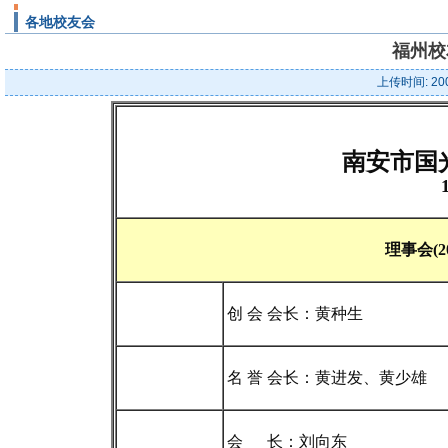
各地校友会
福州校友
上传时间: 20
南安市国
理事会(2
创 会 会长：黄种生
名 誉 会长：黄进发、黄少雄
会 长：刘向东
+---+
WHAT THE TASK ASKS: Copy out all the data above exactly as written. Skip the pictures.

ANSWER BOX:
各地校友会
福州校友
上传时间: 20
南安市国
理事会(2
创 会 会长：黄种生
名 誉 会长：黄进发、黄少雄
会 长：刘向东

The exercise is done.